- **Recorded data**

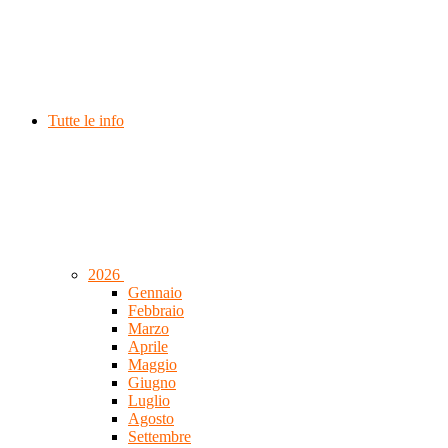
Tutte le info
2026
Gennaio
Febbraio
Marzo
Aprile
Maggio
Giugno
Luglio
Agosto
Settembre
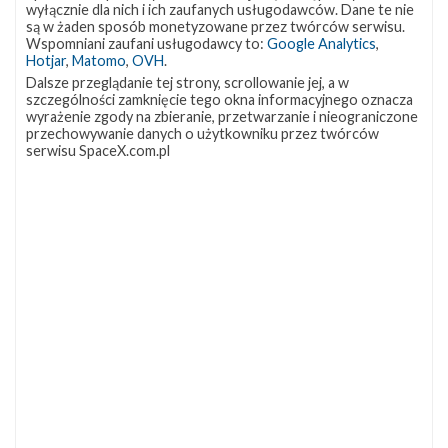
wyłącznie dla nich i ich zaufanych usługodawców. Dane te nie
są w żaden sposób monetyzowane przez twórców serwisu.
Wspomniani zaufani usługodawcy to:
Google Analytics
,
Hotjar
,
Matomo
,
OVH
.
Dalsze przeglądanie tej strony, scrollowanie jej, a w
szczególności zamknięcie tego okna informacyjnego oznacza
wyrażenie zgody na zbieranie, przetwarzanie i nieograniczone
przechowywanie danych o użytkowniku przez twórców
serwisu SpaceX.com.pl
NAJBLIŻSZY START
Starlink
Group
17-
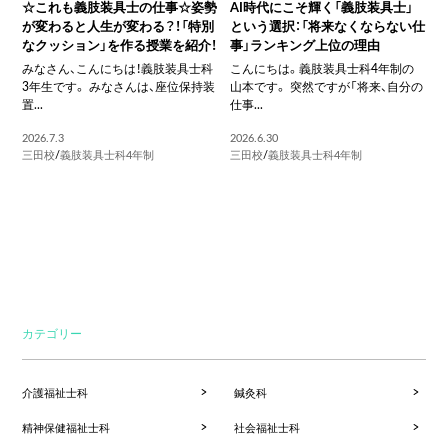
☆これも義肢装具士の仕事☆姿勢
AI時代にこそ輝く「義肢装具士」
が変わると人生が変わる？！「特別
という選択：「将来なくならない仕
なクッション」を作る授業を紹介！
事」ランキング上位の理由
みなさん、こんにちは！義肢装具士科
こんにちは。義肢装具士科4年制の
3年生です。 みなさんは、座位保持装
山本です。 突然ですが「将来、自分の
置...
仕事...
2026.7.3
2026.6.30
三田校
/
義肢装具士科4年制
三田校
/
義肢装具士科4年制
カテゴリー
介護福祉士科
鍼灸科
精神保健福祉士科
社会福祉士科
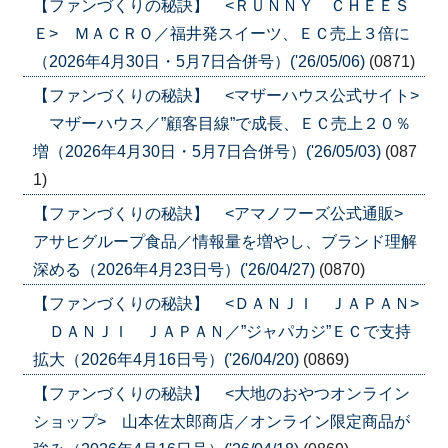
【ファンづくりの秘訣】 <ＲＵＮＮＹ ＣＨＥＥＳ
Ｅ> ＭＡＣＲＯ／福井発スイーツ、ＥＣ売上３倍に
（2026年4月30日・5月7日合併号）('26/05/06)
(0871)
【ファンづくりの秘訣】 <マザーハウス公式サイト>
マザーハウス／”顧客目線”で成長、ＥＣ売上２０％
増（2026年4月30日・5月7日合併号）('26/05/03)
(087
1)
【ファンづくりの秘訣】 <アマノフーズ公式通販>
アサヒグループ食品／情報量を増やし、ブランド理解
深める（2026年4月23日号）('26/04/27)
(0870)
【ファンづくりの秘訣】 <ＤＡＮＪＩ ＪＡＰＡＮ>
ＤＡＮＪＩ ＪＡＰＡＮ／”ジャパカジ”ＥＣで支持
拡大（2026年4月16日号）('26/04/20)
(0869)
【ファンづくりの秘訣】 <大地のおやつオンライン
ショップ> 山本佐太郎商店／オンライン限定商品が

- **What this task involves**
In the records above, find every line with the word "przez" and copy it.

- **Your response**
są w żaden sposób monetyzowane przez twórców serwisu.
przechowywanie danych o użytkowniku przez twórców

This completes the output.